For the entries below, how many lines include the word "апреля"? Give the figure and nothing more.

::: Extracted records :::

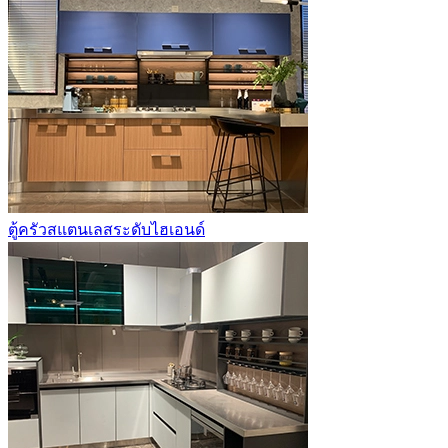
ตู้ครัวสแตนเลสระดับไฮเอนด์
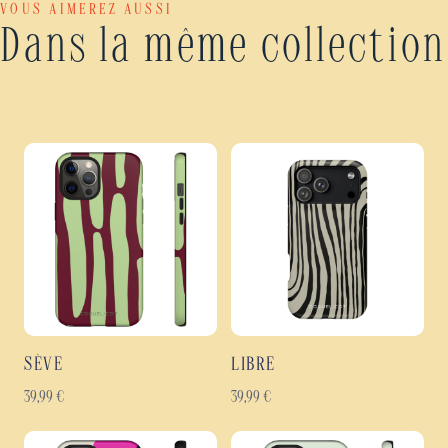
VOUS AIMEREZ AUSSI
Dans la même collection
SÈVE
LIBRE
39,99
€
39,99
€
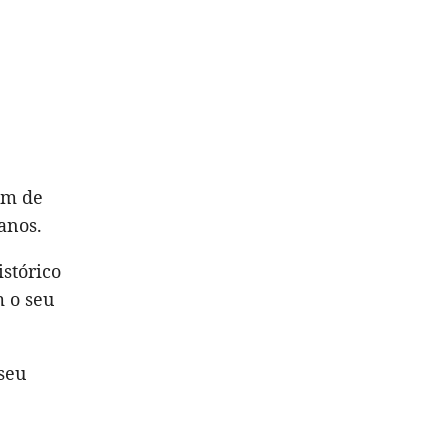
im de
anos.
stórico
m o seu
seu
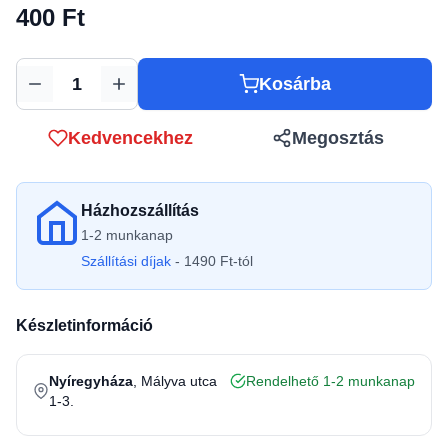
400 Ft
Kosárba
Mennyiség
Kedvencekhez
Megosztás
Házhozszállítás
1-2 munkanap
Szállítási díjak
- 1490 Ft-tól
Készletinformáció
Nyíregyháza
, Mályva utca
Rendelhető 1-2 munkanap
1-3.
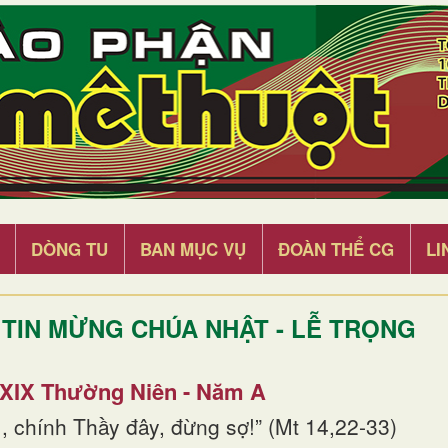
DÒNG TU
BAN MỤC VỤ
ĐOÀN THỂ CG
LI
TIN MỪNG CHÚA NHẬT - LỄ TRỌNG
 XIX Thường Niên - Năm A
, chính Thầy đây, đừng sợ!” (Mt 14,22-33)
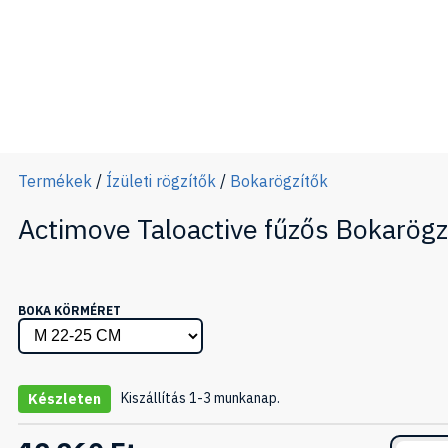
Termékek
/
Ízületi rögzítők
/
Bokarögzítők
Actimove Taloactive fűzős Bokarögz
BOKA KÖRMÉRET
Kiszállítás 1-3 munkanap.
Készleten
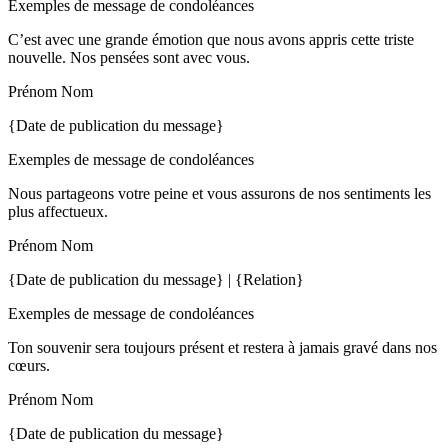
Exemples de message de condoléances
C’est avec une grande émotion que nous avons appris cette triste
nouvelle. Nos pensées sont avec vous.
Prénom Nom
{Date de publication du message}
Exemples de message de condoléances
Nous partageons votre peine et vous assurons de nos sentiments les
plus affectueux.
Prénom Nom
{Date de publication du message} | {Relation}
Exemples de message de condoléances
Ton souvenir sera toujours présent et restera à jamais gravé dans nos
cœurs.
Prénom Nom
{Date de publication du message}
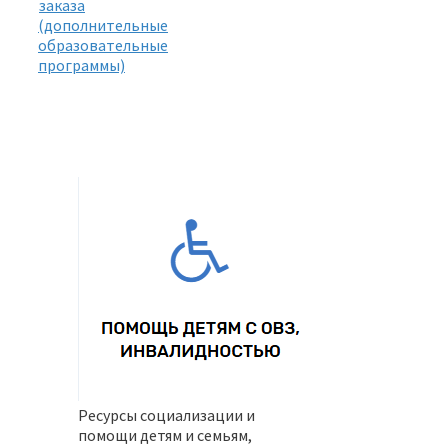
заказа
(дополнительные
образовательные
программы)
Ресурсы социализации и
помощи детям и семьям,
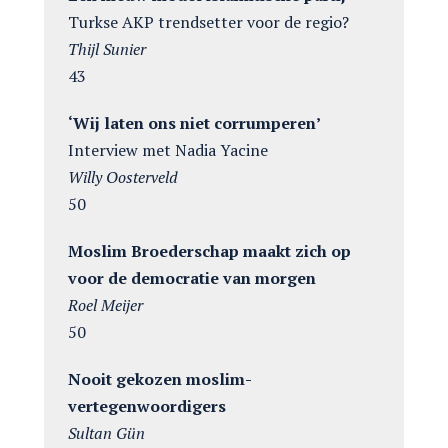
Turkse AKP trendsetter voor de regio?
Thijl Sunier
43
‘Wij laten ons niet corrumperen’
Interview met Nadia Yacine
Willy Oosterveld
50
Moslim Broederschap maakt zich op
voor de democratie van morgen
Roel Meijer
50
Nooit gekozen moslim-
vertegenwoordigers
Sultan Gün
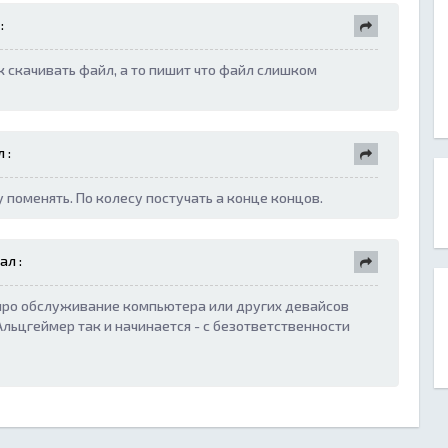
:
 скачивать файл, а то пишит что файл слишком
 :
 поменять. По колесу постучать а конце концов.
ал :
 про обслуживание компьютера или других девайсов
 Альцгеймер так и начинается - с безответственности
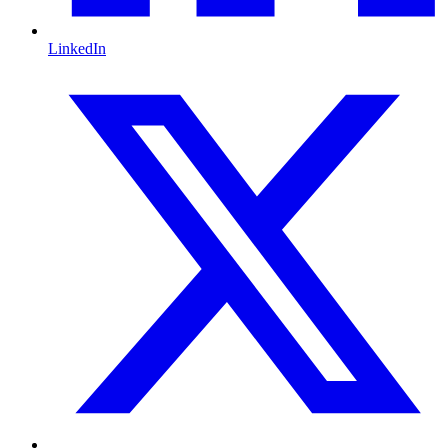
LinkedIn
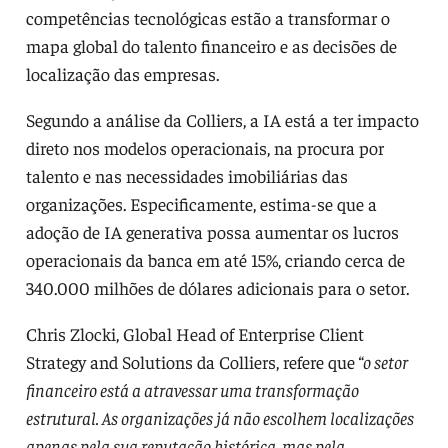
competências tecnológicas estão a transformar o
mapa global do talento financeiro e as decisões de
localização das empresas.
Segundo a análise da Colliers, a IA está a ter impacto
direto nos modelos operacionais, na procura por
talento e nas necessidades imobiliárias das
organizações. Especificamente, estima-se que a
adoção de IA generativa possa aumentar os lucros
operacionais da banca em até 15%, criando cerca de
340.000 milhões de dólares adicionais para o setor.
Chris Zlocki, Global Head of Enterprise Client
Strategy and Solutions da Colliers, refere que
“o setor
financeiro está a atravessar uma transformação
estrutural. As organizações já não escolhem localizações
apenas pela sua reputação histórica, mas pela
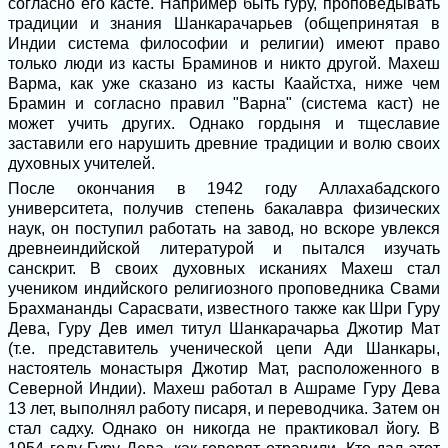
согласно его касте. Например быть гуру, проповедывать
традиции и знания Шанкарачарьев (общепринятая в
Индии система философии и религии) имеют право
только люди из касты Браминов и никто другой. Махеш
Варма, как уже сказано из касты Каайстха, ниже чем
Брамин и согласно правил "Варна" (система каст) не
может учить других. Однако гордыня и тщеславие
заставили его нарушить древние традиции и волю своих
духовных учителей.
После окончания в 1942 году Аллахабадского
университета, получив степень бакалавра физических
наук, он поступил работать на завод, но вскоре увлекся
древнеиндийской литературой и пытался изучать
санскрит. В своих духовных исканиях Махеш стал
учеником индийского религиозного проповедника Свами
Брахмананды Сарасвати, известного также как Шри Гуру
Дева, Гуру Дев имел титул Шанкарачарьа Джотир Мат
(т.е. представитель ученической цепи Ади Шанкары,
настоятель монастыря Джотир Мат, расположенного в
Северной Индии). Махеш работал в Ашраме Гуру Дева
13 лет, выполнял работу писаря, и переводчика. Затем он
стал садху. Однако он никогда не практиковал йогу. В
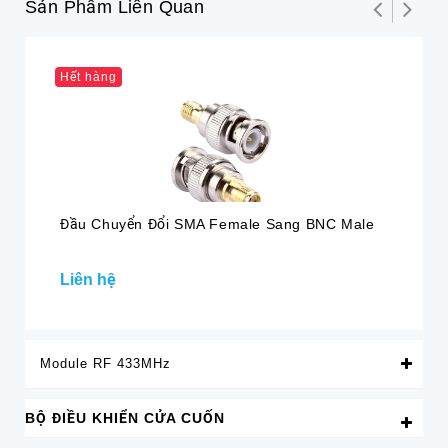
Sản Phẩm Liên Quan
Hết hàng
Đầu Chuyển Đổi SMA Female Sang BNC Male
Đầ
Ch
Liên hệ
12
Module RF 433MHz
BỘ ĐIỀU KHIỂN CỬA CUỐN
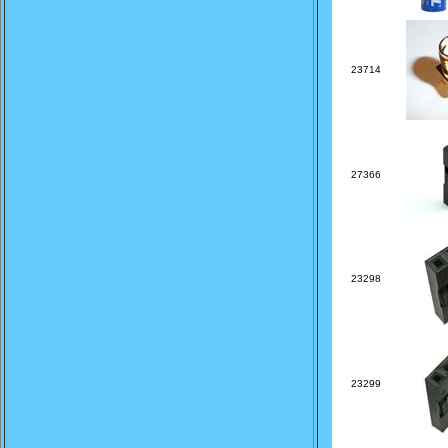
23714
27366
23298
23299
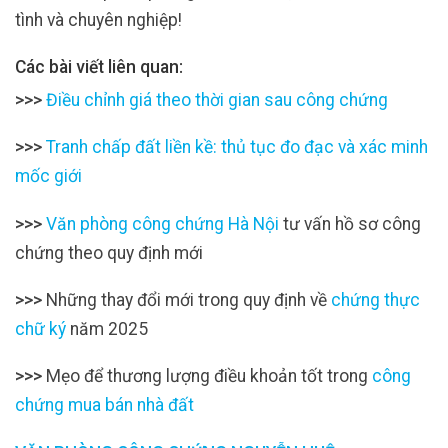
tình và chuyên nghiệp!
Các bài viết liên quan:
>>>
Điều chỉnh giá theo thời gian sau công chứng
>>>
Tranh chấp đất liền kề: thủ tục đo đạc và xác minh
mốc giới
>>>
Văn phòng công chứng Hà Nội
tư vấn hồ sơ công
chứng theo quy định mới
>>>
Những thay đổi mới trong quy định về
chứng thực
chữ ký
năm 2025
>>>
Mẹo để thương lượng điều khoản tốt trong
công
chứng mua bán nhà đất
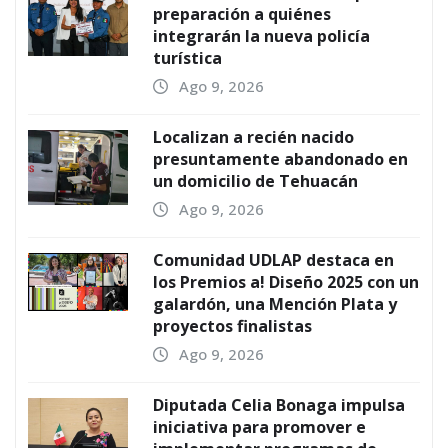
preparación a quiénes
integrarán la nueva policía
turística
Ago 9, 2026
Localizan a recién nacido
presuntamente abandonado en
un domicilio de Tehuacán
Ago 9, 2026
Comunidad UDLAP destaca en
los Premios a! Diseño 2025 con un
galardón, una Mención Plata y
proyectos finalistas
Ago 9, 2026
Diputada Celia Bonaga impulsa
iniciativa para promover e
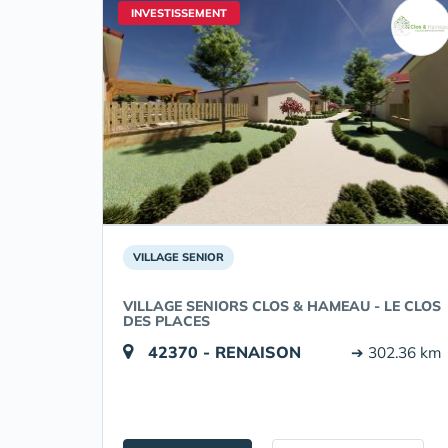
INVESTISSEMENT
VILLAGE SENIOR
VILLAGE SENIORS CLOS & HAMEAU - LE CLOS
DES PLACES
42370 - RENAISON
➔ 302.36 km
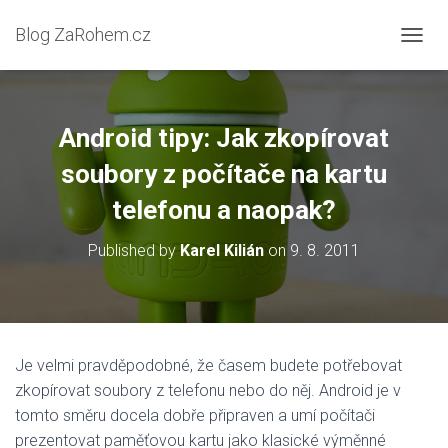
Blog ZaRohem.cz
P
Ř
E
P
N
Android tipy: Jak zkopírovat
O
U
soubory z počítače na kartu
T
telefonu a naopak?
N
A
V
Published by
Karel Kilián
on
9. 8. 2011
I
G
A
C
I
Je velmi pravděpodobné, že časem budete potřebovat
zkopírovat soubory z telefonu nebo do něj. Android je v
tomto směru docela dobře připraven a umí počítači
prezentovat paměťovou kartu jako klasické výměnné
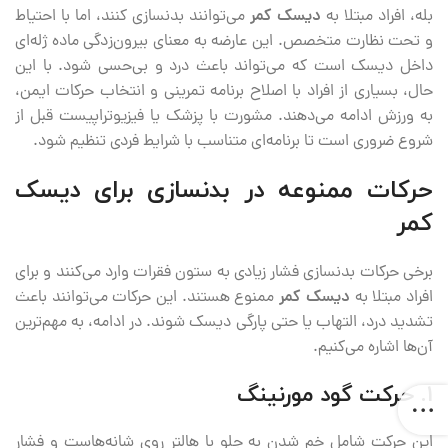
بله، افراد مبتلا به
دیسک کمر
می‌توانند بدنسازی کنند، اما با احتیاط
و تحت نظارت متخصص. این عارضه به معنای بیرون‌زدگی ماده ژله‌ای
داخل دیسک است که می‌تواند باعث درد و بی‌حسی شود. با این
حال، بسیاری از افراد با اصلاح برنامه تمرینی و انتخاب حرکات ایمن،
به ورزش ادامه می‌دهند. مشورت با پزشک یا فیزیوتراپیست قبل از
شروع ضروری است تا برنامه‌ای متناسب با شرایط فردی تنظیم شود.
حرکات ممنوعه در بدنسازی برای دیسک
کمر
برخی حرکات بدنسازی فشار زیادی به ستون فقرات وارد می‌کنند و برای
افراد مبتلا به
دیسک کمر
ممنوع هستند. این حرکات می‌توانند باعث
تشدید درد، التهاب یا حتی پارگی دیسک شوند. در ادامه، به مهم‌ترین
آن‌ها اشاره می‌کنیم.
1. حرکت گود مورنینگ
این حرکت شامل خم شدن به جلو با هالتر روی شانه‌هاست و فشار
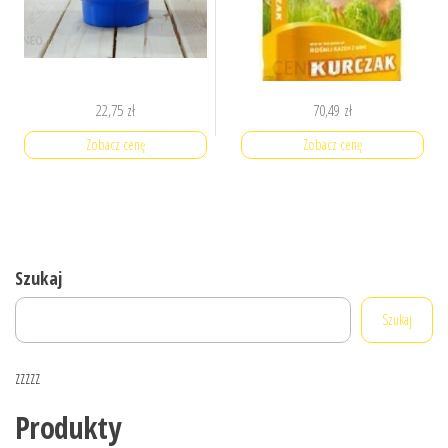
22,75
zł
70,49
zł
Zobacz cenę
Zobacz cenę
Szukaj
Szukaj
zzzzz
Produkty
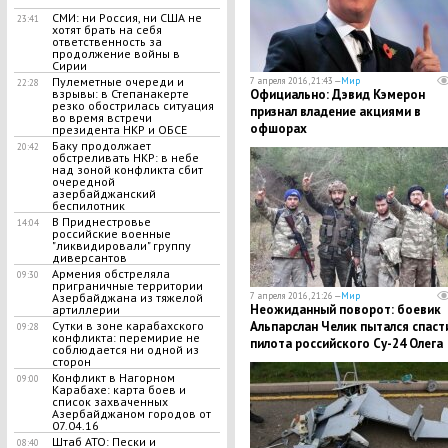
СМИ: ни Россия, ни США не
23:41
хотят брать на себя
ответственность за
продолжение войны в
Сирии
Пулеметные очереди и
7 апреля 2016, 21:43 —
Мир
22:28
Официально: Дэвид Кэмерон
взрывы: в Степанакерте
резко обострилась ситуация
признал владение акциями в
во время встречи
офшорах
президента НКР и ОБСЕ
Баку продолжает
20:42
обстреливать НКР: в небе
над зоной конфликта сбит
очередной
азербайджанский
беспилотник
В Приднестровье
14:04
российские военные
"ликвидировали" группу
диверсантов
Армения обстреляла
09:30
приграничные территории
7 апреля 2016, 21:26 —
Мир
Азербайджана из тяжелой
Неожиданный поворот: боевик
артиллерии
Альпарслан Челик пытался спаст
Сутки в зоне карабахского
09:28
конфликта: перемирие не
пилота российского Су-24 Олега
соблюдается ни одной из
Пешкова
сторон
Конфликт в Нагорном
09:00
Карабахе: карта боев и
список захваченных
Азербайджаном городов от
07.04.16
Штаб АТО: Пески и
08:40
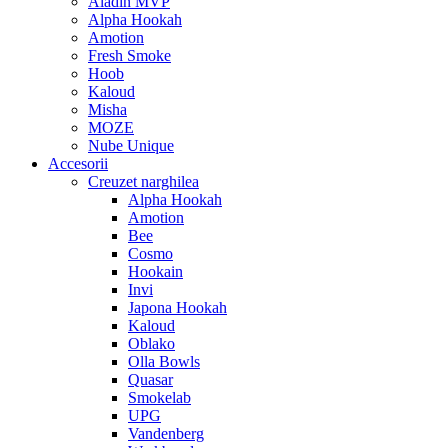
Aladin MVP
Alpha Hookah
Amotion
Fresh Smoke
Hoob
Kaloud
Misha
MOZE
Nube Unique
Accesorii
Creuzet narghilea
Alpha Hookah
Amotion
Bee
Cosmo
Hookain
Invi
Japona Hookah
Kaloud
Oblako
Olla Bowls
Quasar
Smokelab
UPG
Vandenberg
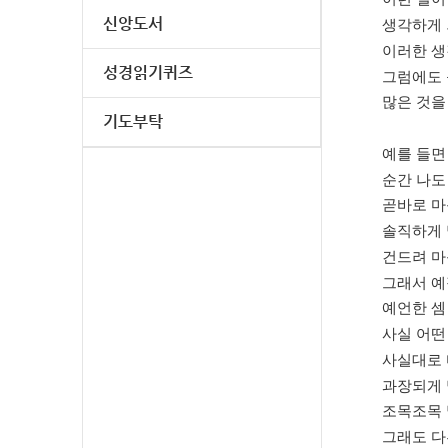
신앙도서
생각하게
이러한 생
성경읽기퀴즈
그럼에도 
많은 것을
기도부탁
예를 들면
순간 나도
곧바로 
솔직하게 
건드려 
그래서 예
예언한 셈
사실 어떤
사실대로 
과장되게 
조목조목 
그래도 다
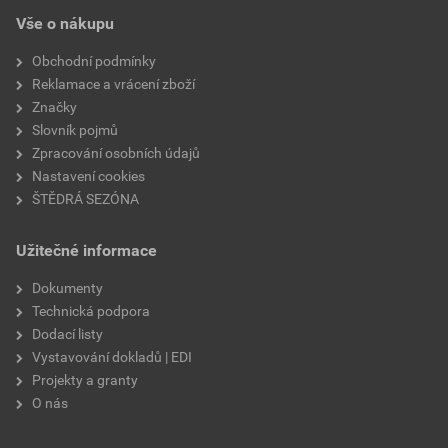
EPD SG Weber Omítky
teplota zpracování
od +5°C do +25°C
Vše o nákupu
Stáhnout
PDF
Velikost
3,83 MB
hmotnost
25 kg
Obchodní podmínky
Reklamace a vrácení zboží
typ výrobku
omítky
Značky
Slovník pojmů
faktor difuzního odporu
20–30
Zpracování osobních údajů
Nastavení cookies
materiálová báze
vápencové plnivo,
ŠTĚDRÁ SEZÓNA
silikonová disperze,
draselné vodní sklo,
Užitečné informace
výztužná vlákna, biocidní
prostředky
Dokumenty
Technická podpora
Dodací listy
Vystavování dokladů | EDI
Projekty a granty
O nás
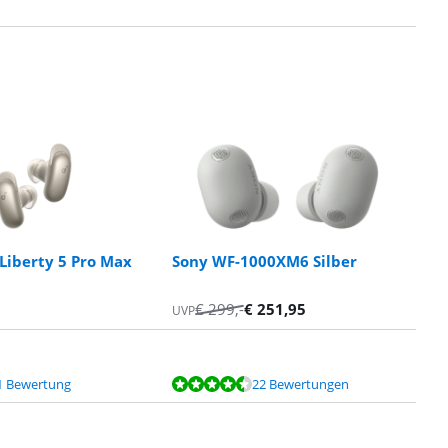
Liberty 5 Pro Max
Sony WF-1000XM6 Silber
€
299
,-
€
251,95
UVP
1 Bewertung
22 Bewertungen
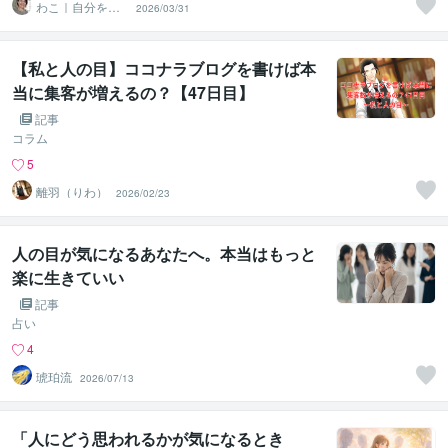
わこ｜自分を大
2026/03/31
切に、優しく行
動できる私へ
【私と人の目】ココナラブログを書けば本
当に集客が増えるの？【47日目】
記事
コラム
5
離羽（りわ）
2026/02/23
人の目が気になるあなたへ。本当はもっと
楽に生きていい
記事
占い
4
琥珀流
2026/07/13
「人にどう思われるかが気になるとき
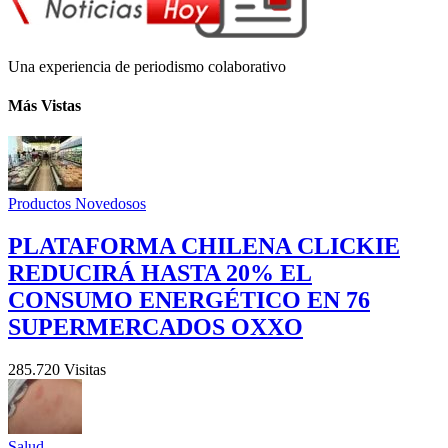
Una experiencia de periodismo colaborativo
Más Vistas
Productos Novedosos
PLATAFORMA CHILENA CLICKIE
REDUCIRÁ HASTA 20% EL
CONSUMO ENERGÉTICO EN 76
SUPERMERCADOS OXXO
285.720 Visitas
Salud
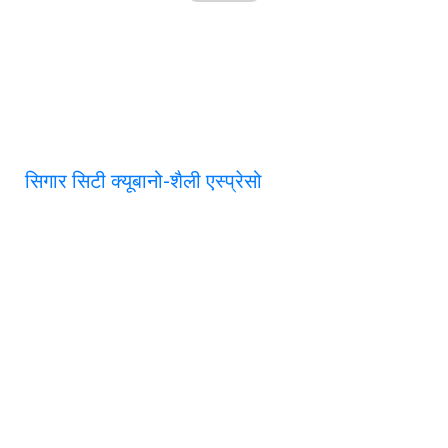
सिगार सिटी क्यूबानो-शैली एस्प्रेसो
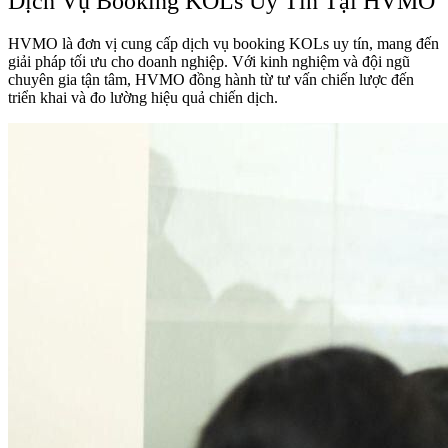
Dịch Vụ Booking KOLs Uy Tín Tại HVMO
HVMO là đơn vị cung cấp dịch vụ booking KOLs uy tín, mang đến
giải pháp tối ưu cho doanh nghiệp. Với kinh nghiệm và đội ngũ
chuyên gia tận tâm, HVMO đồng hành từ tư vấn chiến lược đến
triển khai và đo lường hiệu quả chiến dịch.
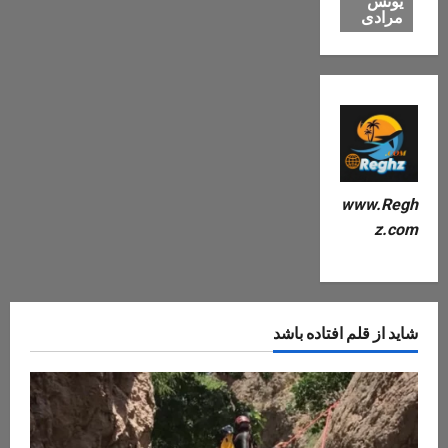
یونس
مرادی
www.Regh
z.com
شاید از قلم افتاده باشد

:::

Written answer — 2